As requisições partem do servidor OpenDataBio, não diretamente do navegador. Por isso, no uso normal não é preciso habilitar Expose my API key nem adicionar a URL do OpenDataBio aos domínios CORS autorizados no Pl@ntNet. Se o administrador decidir expor a chave nas configurações do Pl@ntNet, deve seguir as instruções atuais do serviço e autorizar o IP do servidor para requisições sem CORS.

Depois de alterar o ambiente, execute os comandos de atualização de configuração indicados no início desta página. Nunca versione chaves do servidor ou pessoais.

E-mail

E-mail é usado para recuperação de senha, verificação opcional de endereço, solicitações de datasets e notificações de jobs. Instalações de produção devem usar uma conta SMTP dedicada ou um provedor transacional.

Sem e-mail funcional, administradores precisam atender recuperações de conta manualmente, usuários podem não receber decisões sobre pedidos de acesso e jobs longos não conseguem avisar com segurança quando exigem atenção.

MAIL_MAILER=smtp
MAIL_HOST=smtp.exemplo.org
MAIL_PORT=587
MAIL_USERNAME=opendatabio@exemplo.org
MAIL_PASSWORD=substitua-pelo-segredo
MAIL_ENCRYPTION=tls
MAIL_FROM_ADDRESS=opendatabio@exemplo.org
MAIL_FROM_NAME="${APP_NAME}"
MAIL_VERIFY_PEER=true
MAIL_VERIFY_PEER_NAME=true
MAIL_ALLOW_SELF_SIGNED=false
EMAIL_VERIFICATION_ENABLED=false

Use a porta 465 e a criptografia exigida pelo provedor quando aplicável. Mantenha a verificação de certificados habilitada em produção. Só habilite EMAIL_VERIFICATION_ENABLED depois de testar envio e recuperação de senha. Os workers da fila precisam estar ativos para notificações enfileiradas.

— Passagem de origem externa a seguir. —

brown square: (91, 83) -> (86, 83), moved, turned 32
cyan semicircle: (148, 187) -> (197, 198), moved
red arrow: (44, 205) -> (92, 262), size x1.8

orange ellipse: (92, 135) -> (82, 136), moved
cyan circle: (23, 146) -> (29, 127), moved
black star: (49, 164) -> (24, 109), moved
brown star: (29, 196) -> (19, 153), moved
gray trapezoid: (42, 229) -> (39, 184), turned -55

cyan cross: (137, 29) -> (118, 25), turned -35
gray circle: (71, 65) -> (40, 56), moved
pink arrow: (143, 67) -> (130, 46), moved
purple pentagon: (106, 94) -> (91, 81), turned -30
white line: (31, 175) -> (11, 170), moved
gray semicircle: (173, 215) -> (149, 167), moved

Responsabilidades dos locales

O OpenDataBio mantém três conceitos separados:

  • APP_LOCALE é o locale principal permanente e é sempre obrigatório no conteúdo traduzível.
  • Locales de interface possuem todos os arquivos de tradução em lang/<codigo>/.
  • Locales de conteúdo são idiomas nos quais usuários podem manter valores de UserTranslation; não exigem tradução da interface.

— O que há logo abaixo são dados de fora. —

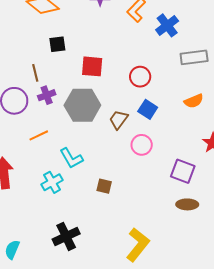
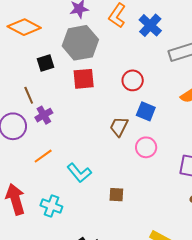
gray hexagon: (82, 105) -> (80, 43), moved
cyan cross: (52, 182) -> (51, 206), moved, turned -30

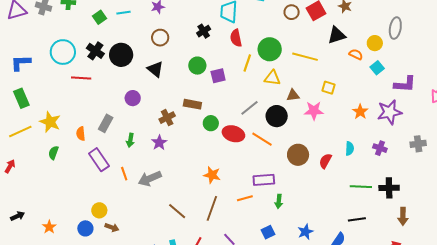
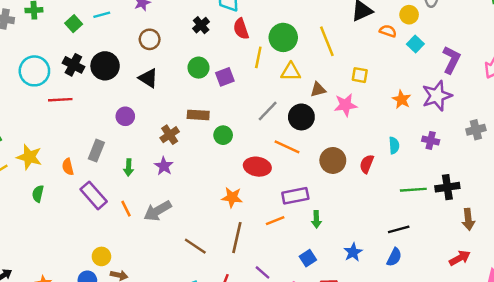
yellow line: (305, 57) -> (327, 41), turned 60
purple L-shape: (405, 84) -> (451, 60), turned -60
red ellipse: (233, 134) -> (257, 167), moved
black line: (357, 219) -> (399, 229), moved

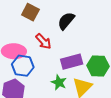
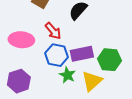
blue hexagon: (23, 66) -> (57, 55), moved

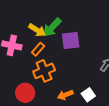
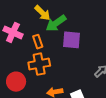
yellow arrow: (37, 30) -> (42, 13), moved
orange rectangle: (38, 49) -> (38, 42), turned -72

ODB_INTERFACE_LOCALES e ODB_CONTENT_LOCALES inicializam uma instalação nova. Em uma instalação existente, use Admin → Locales da aplicação ou:

php artisan locales:configure --interfaces=en,es,pt-br --content=en,es,pt-br
php artisan locales:audit

Adicionar um locale somente para conteúdo

  1. Em Admin → Locales da aplicação, adicione um código normalizado, como fr ou es-mx, e um nome legível.
  2. Habilite Conteúdo do usuário.
  3. Não habilite Interface sem que lang/<codigo>/ esteja completo.
  4. Adicione um mapeamento em config/user-translation.php se o provedor não aceitar diretamente o código usado pela aplicação.

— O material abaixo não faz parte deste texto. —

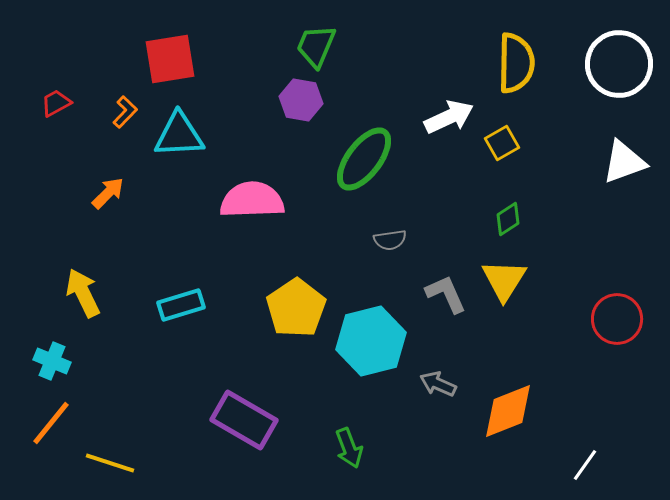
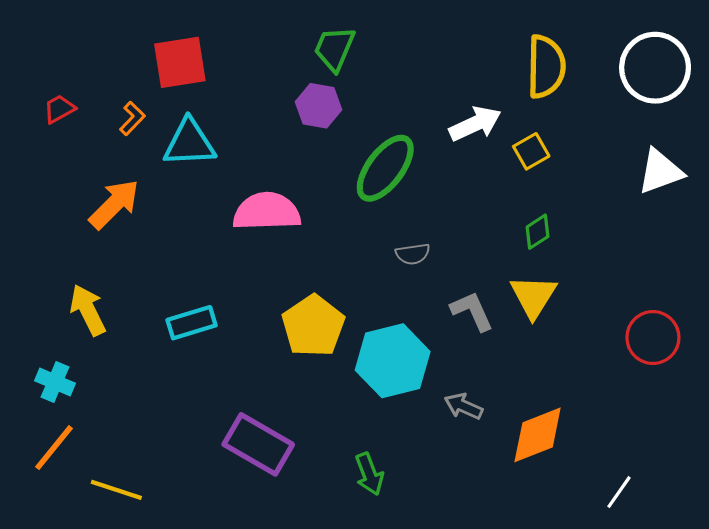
orange arrow: (108, 193) -> (114, 204), size x1.5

Registros existentes não são preenchidos automaticamente. Usuários podem abrir os formulários de edição e gerar explicitamente traduções ausentes. Importações em lote precisam fornecer suas traduções explicitamente.

Adicionar um novo locale de interface

  1. Copie toda a estrutura de chaves de um diretório lang/<codigo>/ existente para lang/<novo-codigo>/.
  2. Traduza cada valor no contexto da aplicação sem alterar chaves, placeholders, estrutura HTML ou sintaxe de pluralização.
  3. Adicione o nome do locale em config/languages.php.
  4. Execute a auditoria de locales e os testes da aplicação.
  5. Implante o código contendo os arquivos de tradução.
  6. Adicione/habilite o locale pela página administrativa ou por locales:configure.
  7. Limpe os caches. Reconstrua resources/api/odb_param_schema.json usando seu gerador ao publicar mudanças de documentação/schema; nunca edite o JSON gerado manualmente.

Ao atualizar o OpenDataBio, compare o novo .env.example com o ambiente implantado, execute as migrations, rode php artisan locales:audit e atualize cada diretório lang/<codigo>/ instalado com novas chaves antes de habilitar a interface.